Acadêmico de Filosofia da Unisul

"Há certas coisas que experimentamos em nós que não

podem ser atribuídas apenas à alma ou ao corpo'".

(DESCARTES, [s/d], p. 44)

René Descartes (1596-1650), o fundador da filosofia moderna, estabeleceu as bases do conhecimento através de um novo método, utilizando-se do procedimento da dúvida cética para atingir o princípio da certeza do conhecimento.

Para Descartes, "não existe melhor caminho para chegar ao conhecimento de nossas paixões do que examinar a diferença que há entre a alma e o corpo, a fim de saber a qual dos dois se deve atribuir uma das funções existentes em nós" (DESCARTES, 1987, p.77-78).

Descartes utiliza o termo 'paixão' em sentido de 'percepção' e 'emoção', designando sentimentos como amor, ódio, alegria, vergonha, e sensações como a dor. Assim a mente está relacionada aos atos de consciência (concepção, dúvida, afirmação, desejo, imaginação, sentimento) e o corpo está relacionado à matéria e aos processos exclusivamente físicos (movimentos corporais, respiração, batimento cardíaco, etc). A alma é a entidade simples e indivisível determinadaapenas segundo seu próprio ato perceptivo.

Na tese de Descartes, acerca da unidade entre corpo e alma, a paixão está inclusa e e se explica. Na relação alma-corpo, ou seja, uma experiência de causa corporal e de percepção concernente à alma, os fenômenos ocorrentes correspondem às paixões. Nesse sentido, a paixão é definida como 'percepção da alma causada pelo corpo'.

Diante das duas substâncias, corpo e alma, há três modos de experiência: o mecânico, relacionado ao corpo; o pensante, relacionado aos fenômenos perceptivos da alma (imaginação, reflexão, fantasia, etc.); e o passional, relacionadas às emoçõese sensações.

As paixões são pensamentos, pois tudo que percebemos pela alma é denominado pensamento, que por sua vez são causadas pelo corpo. E é desta relação, entre corpo e alma num único ente que surge a tese das ''paixões da alma'.

Descartes declara:

"A natureza me ensina, também, por esses sentimentos de dor, fome, sede, etc., que não somente estou alojado em meu corpo, como um piloto em seu navio, mas que além disso, lhe estou conjugado muito estreitamente e de tal modo muito confundido e misturado, que componho com ele um único todo. Pois, se assim não fosse, quando meu corpo é ferido, não sentiria por isso dor alguma, eu que não sou senão uma coisa pensante, e apenas perceberia esse ferimento pelo entendimento, como um piloto percebe pela vista se algo se rompe em seu navio; e quando meu corpo tem necessidade de beber ou de comer, simplesmente perceberia isto mesmo, sem disso ser advertido por sentimentos confusos de fome e de sede. Pois, com efeito, todoss esses sentimento de fome, de sede, de dor, etc., nada são exceto maaneiras confusas de pensar que provêm e dependem da união e como que da mistura do espírito e do corpo." (DESCARTES, 1988, p.68)

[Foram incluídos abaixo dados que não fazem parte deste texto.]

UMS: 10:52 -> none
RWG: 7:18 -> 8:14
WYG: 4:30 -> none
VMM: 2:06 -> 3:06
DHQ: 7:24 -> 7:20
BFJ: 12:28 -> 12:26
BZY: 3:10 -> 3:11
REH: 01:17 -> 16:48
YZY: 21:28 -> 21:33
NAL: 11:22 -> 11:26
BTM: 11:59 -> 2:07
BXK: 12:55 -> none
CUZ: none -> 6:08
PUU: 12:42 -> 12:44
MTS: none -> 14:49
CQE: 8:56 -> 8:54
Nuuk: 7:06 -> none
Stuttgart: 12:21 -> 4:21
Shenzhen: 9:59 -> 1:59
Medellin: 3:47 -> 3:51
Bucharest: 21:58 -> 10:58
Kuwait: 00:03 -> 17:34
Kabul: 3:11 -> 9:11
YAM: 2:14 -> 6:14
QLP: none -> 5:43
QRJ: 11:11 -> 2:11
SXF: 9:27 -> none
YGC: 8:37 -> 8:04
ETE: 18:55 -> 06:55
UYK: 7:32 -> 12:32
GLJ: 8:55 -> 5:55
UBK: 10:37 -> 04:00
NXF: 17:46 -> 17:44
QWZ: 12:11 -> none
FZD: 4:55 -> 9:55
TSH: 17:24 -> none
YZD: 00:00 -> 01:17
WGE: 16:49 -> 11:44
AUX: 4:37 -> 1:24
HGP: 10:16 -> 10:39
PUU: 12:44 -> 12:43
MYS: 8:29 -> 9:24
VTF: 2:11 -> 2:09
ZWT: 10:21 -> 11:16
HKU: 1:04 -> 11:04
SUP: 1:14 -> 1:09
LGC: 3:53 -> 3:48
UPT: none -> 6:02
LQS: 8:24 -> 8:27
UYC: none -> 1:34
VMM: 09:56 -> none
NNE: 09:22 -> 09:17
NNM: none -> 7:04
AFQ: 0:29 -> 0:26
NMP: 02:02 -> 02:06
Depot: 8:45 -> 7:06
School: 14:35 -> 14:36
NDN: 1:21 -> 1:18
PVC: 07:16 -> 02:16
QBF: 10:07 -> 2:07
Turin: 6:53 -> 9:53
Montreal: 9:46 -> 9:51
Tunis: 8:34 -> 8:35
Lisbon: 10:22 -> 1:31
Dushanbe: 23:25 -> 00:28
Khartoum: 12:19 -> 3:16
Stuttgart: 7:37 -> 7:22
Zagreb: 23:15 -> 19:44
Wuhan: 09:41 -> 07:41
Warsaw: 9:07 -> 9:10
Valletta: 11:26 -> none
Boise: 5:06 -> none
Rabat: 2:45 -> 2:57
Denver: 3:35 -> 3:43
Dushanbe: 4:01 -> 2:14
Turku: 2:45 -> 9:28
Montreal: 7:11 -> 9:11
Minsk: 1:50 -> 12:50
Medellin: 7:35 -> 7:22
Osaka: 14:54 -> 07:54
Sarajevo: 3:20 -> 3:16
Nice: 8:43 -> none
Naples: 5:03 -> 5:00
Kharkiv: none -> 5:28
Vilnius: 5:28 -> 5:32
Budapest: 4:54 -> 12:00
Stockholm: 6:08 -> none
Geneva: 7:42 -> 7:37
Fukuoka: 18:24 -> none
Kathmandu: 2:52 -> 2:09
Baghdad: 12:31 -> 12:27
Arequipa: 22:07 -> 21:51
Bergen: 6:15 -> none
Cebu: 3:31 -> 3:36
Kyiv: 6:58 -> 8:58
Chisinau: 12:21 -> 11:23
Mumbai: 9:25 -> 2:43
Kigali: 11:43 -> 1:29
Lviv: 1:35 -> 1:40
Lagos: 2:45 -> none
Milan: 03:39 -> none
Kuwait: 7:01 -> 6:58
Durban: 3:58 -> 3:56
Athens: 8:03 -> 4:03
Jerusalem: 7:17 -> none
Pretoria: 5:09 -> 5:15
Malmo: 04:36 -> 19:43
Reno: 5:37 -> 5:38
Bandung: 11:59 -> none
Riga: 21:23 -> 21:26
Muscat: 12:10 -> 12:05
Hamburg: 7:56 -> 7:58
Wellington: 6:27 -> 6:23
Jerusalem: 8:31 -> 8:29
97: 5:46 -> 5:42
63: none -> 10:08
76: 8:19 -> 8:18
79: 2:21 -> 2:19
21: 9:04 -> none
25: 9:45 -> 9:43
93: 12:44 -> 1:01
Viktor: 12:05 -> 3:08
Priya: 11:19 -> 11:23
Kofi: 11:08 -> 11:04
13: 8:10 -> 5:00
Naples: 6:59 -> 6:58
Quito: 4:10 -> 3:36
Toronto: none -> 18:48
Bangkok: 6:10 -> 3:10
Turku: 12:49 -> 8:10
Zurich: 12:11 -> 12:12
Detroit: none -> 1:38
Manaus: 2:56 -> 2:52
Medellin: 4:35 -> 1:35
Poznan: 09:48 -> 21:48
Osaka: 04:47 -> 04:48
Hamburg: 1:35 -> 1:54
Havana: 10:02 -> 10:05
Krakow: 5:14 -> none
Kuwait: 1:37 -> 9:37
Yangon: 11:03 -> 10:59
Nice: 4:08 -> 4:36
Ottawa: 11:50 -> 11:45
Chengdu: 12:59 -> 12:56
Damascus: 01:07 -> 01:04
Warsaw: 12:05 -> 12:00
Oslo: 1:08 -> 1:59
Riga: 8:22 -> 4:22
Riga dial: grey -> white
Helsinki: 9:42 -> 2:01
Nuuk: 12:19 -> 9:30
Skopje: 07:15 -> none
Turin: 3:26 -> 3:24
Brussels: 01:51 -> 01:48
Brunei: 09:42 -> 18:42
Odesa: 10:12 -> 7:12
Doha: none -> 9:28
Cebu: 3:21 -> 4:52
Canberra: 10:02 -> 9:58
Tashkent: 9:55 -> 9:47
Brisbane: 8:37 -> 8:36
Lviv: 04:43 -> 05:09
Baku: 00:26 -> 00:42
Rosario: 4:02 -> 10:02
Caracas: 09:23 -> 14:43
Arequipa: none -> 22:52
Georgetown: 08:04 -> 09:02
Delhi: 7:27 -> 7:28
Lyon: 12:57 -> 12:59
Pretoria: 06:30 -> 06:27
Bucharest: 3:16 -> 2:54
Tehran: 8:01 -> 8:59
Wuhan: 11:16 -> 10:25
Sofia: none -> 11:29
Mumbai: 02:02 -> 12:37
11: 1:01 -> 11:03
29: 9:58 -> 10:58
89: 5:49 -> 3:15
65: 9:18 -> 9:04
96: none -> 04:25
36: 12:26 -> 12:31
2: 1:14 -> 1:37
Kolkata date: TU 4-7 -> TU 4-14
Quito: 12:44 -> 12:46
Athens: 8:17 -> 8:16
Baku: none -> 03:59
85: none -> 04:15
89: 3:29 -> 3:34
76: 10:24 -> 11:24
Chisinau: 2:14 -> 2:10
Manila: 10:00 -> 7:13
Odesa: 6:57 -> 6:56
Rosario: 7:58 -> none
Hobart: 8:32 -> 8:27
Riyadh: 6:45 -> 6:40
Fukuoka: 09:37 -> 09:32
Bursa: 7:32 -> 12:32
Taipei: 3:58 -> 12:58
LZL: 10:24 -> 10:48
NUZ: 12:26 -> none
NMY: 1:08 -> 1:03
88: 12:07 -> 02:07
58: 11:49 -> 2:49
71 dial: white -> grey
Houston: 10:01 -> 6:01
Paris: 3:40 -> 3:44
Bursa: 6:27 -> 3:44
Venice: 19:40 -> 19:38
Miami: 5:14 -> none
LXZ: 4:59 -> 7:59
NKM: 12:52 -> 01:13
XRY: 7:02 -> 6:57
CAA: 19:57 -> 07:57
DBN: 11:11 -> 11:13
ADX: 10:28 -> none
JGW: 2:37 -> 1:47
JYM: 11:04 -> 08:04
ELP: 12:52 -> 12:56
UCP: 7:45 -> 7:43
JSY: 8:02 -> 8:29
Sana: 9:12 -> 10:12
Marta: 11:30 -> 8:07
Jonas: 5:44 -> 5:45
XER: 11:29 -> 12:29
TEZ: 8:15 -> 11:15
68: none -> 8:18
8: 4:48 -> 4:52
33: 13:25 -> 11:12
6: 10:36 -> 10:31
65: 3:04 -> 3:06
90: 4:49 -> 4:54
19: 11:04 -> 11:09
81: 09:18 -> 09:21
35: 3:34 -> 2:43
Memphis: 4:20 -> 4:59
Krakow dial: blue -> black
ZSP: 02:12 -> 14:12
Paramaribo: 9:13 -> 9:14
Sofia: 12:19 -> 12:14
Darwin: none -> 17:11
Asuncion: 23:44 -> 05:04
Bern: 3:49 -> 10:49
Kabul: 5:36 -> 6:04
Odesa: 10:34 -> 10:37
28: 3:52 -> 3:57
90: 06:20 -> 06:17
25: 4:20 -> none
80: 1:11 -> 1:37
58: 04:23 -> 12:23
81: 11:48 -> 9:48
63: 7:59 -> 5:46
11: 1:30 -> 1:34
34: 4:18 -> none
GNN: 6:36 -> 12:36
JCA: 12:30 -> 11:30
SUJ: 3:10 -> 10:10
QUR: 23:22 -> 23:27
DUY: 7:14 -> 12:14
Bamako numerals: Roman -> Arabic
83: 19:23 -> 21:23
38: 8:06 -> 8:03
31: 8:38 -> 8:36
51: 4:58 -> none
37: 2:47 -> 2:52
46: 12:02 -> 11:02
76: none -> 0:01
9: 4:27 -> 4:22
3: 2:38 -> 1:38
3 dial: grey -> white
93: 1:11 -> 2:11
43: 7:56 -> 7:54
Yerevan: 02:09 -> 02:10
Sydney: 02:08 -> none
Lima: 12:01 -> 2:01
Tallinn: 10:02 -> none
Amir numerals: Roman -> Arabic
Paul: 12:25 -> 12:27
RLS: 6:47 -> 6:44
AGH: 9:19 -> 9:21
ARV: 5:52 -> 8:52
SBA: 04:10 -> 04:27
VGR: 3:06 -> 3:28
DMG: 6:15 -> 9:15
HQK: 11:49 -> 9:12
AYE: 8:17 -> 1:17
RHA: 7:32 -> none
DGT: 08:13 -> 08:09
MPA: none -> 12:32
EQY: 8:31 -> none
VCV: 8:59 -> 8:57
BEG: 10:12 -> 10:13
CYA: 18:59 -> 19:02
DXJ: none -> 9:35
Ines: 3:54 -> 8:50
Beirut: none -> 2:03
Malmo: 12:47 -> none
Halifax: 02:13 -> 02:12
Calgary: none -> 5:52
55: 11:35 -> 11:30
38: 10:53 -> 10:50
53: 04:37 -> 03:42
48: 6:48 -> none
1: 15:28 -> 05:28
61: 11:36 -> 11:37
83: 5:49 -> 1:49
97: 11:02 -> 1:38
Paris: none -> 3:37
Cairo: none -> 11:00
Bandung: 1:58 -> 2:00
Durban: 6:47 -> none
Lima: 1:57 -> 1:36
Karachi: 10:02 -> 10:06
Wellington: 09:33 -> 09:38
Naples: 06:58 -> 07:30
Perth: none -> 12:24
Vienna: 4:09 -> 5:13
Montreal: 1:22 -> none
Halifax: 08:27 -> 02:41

A partir de então, compreendemos que as duas substâncias, corpo e alma, estão unidas intimamente. Uma modificação física do ente extenso acarreta também uma modificação da alma. Desta forma, esta unidade é hipótese necessária para a compreensão desta relação. E a tese de que a natureza nos ensina por sentimento, é uma afirmação baseada na experiência factual das paixões e não em razões dedutivas.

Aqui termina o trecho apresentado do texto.